EXERCISE GOAL:
Find all lines in the records that include the word "Genuss", and copy them out.

Dataset records:
Start of Block

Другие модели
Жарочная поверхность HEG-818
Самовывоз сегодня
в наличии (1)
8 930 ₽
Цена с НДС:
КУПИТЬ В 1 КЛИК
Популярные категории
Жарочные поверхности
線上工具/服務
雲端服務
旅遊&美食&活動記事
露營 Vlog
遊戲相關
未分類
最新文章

End of Block
Start of Block

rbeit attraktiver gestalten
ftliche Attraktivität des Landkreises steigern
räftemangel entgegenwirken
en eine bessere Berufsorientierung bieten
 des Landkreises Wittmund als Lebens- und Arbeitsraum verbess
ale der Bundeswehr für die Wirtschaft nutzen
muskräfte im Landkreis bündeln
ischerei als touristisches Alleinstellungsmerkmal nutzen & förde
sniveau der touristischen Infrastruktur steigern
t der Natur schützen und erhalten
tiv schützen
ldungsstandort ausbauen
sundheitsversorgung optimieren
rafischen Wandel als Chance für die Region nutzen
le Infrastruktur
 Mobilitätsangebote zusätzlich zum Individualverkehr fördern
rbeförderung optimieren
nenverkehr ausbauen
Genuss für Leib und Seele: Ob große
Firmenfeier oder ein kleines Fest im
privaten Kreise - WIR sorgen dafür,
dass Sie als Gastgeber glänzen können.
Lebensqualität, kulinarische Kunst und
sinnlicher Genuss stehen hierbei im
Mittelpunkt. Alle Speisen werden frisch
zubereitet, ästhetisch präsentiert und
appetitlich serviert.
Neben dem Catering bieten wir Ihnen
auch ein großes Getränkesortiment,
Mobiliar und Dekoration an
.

End of Block

SOLVED PROBLEM:
Genuss für Leib und Seele: Ob große
sinnlicher Genuss stehen hierbei im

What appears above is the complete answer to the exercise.